Is it my imagination, or is the Celandine particularly rampant this year?
This is a very difficult weed to deal with, mainly because of the small tubers that form under the soil at the base, and that tend to break off and lose themselves in the soil when you dig up the plants.

You can see these in the picture to the right. The RHS refers to these tubers as ‘tubercles’, which sounds a bit like a disease. And I can tell you that, faced with a patch of ground that’s covered in Celandine, it feels a bit like a disease too! You can never dig all of them out without leaving some of the tubercles behind, and if you’re not careful, by digging, you can turn a small colony into an infestation.

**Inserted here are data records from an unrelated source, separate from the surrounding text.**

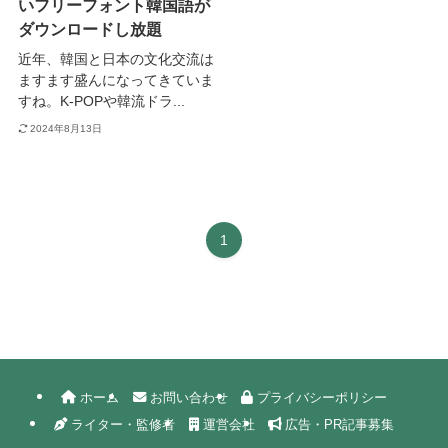
いフリーフォント韓国語が
ダウンロードし放題
近年、韓国と日本の文化交流は
ますます盛んになってきていま
すね。K-POPや韓流ドラ...
2024年8月13日
1
ホーム
お問い合わせ
プライバシーポリシー
ライター・監修者
運営会社
広告・PR記事募集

Mulching may well be the best organic approach to control. The RHS recommends a 10cm layer of organic material, but warns that this may not fully eradicate them. Membrane, with organic material over the top might be more effective. Although I know of at least one garden that has been mulched with heavy plastic, with gravel over the top (not my doing) where the celandine is pushing up forcibly around the edges, and at the base of the roses that were planted through the plastic.

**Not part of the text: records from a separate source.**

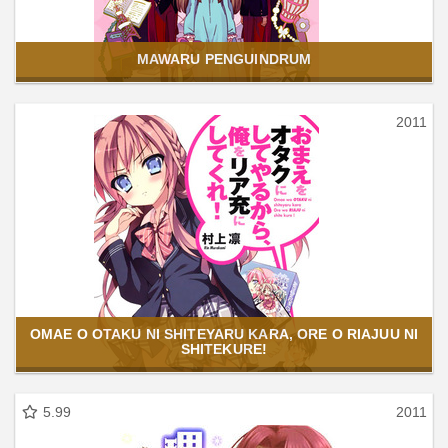
MAWARU PENGUINDRUM
2011
OMAE O OTAKU NI SHITEYARU KARA, ORE O RIAJUU NI
SHITEKURE!
5.99
2011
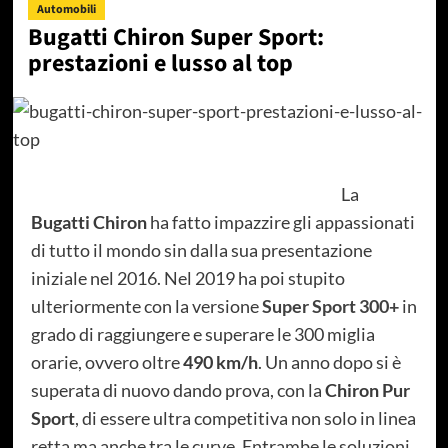
Automobili
Bugatti Chiron Super Sport:
prestazioni e lusso al top
La
Bugatti Chiron
ha fatto impazzire gli appassionati
di tutto il mondo sin dalla sua presentazione
iniziale nel 2016. Nel 2019 ha poi stupito
ulteriormente con la versione
Super Sport 300+
in
grado di raggiungere e superare le 300 miglia
orarie, ovvero oltre
490 km/h
. Un anno dopo si è
superata di nuovo dando prova, con la
Chiron Pur
Sport
, di essere ultra competitiva non solo in linea
retta ma anche tra le curve. Entrambe le soluzioni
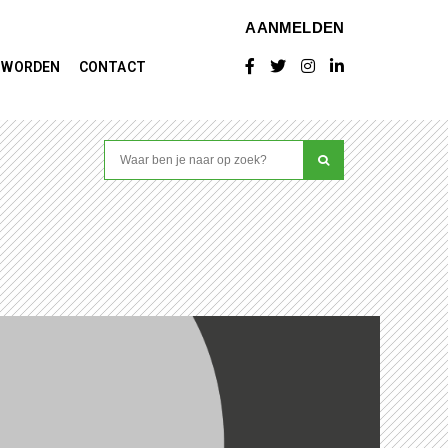
AANMELDEN
D WORDEN
CONTACT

If you’re happy to poison your soil, you could always douse the effected areas with glyphosate every spring.

The RHS encyclopaedia says Celandine is ‘good for a wild garden’. I must admit I’m a bit prejudiced against that because, with a few notable exceptions (such as Daffodils), yellow isn’t my favourite colour in the garden. But perhaps we shouldn’t get too worked up about this little plant. It’s easy to panic when you see a carpet of the stuff where you’d intended to have cultivated plants. But Celandine provides good ground cover, colour (albeit yellow) at a time when that can be in short supply, and by early summer it’s died back so as you’d never know it had been there. Maybe the easiest option is to learn to love it!

The Sleeping Garden

Skeletal Achillea

Actually gardens (like money) never sleep. They may doze, but they’ve always got one eye half open, even if most of the plants are in hibernation. The weeds rarely stop entirely. In fact I’ve just done my first full-on weeding session of the year, for one of my customers whose borders had been invaded by a fine crop of annual weeds. Did no-one tell them it’s winter? Fortunately I managed to get most of the work done before the rain really set in (but it wasn’t pleasant out there).

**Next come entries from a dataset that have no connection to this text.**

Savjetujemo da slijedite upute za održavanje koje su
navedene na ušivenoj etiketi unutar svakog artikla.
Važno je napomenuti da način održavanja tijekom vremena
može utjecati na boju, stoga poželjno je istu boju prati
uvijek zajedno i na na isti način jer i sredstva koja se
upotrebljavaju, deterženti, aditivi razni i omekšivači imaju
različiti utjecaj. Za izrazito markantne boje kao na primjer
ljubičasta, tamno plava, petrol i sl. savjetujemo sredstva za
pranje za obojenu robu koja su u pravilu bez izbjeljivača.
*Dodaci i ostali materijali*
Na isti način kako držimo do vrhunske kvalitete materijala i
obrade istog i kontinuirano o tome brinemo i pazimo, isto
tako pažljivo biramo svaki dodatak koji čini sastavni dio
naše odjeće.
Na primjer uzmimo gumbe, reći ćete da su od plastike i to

The other thing (or rather; things) that don’t stop for winter, are the slugs and snails. From now until the growing season really gets going is a critical time. There are plenty of slugs around, and on mild nights (and days, sometimes) they’re out and about, trying to feed. But there isn’t much for them to eat. So when your perennials, bulbs, etc. tentatively poke their heads above ground, they’re likely to be grazed off at the neck. It’s a battleground out there, and at this time of year the plants are heavily outnumbered.

A Meagre Catch

Time then, for us gardeners to deploy our special powers to even the odds. In my own garden, because I want to garden organically, I don’t use slug pellets. I have other solutions up my sleeve. In the growing season I go out at night and pick them off. Not every night – I have got a life, of sorts.  At this time of year, slug traps work well. You can pay a lot for manufactured slug traps, or you can make your own. I recycle yoghurt pots or, better still, shallow glass dishes, and cover them with scraps of stone, to keep the rain from washing the beer away.

Slug Cairn

Last year I got the pond dug, filled and planted (though I’m still working on the water feature) and it plays host to a healthy population of frogs, which eat their fare share of slugs. Although I’ve never seen them doing it. I can’t imagine them tackling a slug that’s almost as long as they are (imagine a frog getting that stuck in its throat!) but they’re invaluable for keeping down the smaller slugs. They certainly did a good job protecting the hostas around the pond in my last garden.

There are a few little joyous touches here and there amongst the barren soil and dead foliage. The Chaenomeles (Japanese quince) has already flowered well, and there are snowdrops and winter aconites. Some of the daffs aren’t that far off flowering, and nor, surprisingly, is the Ceanothus. I’d like to think spring isn’t far away, but I know there’s some very cold days to come before it arrives.